### What the task asks
Within the entries below, find each line containing the word "более" and copy it.

Stored dataset items
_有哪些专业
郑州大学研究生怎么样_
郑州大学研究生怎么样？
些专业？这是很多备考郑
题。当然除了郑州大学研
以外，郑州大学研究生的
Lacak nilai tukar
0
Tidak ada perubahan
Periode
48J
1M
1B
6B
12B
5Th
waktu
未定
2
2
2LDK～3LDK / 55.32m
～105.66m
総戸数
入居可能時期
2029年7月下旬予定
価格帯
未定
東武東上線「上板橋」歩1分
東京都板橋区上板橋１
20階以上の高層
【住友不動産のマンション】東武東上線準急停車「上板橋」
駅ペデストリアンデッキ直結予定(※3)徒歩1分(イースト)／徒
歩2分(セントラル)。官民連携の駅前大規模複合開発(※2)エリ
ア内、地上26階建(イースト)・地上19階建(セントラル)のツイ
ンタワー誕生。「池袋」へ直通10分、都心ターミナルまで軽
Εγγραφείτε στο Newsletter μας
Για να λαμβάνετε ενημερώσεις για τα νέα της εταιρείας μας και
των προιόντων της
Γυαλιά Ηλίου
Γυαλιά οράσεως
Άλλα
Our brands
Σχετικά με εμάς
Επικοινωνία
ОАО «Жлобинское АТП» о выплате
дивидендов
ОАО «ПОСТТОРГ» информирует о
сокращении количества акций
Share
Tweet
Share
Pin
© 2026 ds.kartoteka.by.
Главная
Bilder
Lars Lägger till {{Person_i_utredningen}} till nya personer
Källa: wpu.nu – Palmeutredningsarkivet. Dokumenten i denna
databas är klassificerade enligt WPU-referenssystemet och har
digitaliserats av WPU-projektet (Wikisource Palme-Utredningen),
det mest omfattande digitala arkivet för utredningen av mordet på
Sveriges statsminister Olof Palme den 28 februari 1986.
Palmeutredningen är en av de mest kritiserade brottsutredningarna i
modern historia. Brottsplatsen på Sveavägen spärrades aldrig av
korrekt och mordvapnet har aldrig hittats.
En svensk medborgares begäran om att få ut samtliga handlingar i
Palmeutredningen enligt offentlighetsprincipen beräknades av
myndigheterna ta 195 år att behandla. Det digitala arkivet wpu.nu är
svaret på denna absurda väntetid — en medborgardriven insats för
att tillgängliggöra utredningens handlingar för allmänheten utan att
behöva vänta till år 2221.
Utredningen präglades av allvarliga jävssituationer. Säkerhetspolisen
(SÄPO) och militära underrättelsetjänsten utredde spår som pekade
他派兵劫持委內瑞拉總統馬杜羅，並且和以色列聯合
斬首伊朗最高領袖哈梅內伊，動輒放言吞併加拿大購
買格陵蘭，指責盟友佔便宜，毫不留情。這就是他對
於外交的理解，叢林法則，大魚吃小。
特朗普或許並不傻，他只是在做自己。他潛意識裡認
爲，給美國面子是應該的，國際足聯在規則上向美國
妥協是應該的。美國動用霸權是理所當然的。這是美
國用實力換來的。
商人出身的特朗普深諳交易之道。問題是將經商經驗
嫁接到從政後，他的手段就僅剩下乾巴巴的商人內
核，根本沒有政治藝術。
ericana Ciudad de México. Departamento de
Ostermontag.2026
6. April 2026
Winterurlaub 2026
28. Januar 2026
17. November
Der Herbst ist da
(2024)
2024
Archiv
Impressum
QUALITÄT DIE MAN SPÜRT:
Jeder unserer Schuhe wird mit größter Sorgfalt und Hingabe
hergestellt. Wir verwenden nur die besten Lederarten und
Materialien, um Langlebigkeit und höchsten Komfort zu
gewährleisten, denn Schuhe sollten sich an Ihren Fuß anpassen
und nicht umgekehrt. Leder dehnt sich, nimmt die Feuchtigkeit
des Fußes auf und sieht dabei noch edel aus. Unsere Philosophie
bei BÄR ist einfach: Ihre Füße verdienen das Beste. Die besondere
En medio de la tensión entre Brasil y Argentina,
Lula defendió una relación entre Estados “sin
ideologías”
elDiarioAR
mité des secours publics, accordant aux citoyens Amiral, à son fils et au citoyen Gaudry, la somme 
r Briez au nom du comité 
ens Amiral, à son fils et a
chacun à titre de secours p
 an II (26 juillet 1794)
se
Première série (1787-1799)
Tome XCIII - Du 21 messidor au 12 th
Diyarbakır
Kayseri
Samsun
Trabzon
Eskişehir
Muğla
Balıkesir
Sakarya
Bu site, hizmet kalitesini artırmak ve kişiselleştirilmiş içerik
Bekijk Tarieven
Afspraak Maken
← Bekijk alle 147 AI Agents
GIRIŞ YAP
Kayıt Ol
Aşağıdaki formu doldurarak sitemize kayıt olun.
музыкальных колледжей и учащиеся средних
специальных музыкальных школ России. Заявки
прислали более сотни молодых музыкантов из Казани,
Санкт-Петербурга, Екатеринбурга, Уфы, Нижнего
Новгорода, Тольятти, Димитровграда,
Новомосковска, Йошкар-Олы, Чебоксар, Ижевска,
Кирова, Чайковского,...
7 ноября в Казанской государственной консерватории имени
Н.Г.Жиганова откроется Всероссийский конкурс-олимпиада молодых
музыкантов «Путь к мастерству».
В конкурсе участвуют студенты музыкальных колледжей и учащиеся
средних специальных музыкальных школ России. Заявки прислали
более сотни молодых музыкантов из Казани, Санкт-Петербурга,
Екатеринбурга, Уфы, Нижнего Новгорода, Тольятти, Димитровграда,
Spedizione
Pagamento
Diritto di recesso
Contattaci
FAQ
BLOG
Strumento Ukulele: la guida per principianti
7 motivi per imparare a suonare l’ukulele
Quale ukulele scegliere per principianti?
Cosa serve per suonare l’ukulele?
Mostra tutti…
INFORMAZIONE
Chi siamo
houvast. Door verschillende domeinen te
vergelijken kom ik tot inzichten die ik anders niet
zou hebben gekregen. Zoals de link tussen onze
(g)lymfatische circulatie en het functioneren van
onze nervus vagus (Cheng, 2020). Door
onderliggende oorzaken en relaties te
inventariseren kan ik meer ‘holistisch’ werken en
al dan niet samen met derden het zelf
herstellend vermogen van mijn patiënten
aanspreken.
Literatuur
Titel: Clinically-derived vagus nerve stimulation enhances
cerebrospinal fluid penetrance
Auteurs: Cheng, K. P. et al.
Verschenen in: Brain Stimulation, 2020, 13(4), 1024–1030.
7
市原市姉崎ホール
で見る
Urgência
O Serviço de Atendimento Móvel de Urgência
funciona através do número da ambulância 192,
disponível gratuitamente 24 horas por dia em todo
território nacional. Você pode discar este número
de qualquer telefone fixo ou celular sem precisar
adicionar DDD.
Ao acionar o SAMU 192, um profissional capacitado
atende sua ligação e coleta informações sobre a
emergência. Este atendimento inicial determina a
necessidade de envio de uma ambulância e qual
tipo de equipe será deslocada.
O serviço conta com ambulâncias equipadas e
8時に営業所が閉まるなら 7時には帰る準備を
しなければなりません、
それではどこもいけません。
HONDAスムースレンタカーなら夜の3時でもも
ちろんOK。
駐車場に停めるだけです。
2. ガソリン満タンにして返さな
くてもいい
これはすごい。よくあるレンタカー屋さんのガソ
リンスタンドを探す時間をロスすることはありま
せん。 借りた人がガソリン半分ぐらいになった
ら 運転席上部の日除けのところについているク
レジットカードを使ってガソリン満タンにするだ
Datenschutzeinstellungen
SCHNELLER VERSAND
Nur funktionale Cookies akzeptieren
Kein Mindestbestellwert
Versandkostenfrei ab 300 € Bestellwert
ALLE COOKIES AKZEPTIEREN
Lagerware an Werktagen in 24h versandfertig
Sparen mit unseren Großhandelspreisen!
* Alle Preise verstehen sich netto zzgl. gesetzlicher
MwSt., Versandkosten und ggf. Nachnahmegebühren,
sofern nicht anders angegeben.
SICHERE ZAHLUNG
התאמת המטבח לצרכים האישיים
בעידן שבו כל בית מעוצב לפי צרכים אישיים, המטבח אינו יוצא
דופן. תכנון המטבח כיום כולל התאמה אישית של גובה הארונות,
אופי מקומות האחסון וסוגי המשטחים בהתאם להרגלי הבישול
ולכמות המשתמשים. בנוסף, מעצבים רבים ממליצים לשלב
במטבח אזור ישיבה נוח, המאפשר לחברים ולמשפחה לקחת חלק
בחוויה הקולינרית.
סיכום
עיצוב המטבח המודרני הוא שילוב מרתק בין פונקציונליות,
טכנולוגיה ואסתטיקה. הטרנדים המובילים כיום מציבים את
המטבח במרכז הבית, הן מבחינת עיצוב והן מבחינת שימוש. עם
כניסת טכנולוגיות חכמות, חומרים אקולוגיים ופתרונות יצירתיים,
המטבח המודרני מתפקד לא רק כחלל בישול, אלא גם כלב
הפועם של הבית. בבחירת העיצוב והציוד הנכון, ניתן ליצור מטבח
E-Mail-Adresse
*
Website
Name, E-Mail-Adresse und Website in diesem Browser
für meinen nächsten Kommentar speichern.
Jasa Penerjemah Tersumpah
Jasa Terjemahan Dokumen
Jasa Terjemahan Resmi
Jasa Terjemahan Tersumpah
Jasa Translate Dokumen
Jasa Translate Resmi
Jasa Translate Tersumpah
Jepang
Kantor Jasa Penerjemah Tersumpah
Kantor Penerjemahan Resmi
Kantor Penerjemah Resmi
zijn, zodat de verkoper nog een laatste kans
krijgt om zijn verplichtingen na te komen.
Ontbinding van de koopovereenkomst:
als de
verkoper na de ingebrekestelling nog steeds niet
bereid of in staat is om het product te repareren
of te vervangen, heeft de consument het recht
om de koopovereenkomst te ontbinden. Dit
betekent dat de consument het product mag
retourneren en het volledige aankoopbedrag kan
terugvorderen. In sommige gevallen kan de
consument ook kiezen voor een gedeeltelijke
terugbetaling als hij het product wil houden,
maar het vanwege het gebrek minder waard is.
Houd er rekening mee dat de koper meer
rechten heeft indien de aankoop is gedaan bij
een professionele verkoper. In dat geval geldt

### Result for this exercise
прислали более сотни молодых музыкантов из Казани,
более сотни молодых музыкантов из Казани, Санкт-Петербурга,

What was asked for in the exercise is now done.